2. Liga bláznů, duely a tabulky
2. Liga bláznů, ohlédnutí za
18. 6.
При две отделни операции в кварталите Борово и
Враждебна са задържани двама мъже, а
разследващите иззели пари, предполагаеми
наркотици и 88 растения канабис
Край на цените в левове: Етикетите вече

- - -

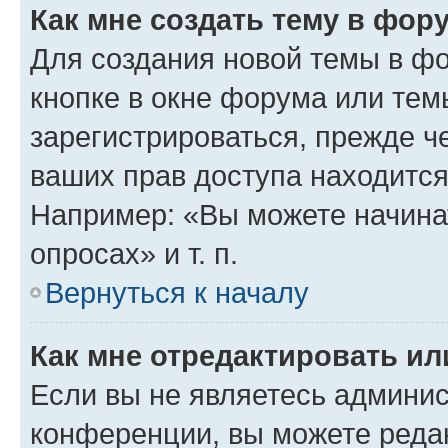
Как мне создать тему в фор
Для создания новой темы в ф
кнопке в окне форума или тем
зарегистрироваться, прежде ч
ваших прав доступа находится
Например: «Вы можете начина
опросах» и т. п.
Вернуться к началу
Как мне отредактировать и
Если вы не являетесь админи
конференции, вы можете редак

- - -

■ What to work on
Show every line of the records above that contains the word "Liga".

■ Task response
2. Liga bláznů, duely a tabulky
2. Liga bláznů, ohlédnutí za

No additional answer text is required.